I really love to write, but I often get into a rut — one that lasts for months and sometimes even longer. What happens is that I get an idea for a novel and I have some idea of how I want it to work out and then I sit in front of the keyboard, white screen staring me in the face. I really want to start the novel but I am not sure how to start it so I just keep staring at the screen until I decide to do something completely different and then move on to something else. This staring procedure happens again and again until I give up on the novel entirely. I then get another idea for a novel and the problem starts up again — this is why I have only managed to write exactly one book in this lifetime but I have ideas for many more.

I have recently made a wonderful discovery and it is this — when I am faced with the void of the blank screen, one of the best cures is actually to take a story idea and write a short story. There are many ways to write short stories but at the end of the day you actually accomplish something and sometimes in the process I have found that I get genuine inspirations for my novels which I am able to use later and get past that initial blank screen.
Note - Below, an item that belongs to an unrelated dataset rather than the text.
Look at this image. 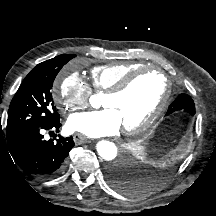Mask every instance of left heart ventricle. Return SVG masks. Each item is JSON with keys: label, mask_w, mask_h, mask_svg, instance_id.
<instances>
[{"label": "left heart ventricle", "mask_w": 216, "mask_h": 216, "mask_svg": "<svg viewBox=\"0 0 216 216\" xmlns=\"http://www.w3.org/2000/svg\"><path fill=\"white\" fill-rule=\"evenodd\" d=\"M164 91L163 77L156 71H148L138 76L123 94L103 97L102 104L116 112L123 128L132 127L156 108Z\"/></svg>", "instance_id": "b2bd125f"}]
</instances>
Part of the fun of writing a short story is that you know before you even start that your story will not go on and on but have a fairly brief beginning, middle, and end. Every month, for example, I write a ten sentence story for the 10txt blog, where I write stories that are exactly ten sentences long — not nine sentences, not eleven, but exactly ten. In January I wrote a story about a gentleman who is stuck in a high school mentality which I then followed with a story in February about the same gentleman who is fed up with styrofoam cups.

When I thought of writing the first story it was based on people I knew that were just like this and it baffled me so much I felt that I had to get it out. The second story featured the same character again — I hope to keep him around this year. Depending on the story I either write it in a strictly linear manner or begin at some point — middle, even the end — and work my way around it until I have a full story.

I would like to challenge you, dear reader, to put a blank slate in front of yourself and write a short story. Pour your heart into that story and when you are finished, share it with us here. Will it lead to a novel? Perhaps. Even if it does not, you know that you made something special with your time and did not waste your evening with silly games.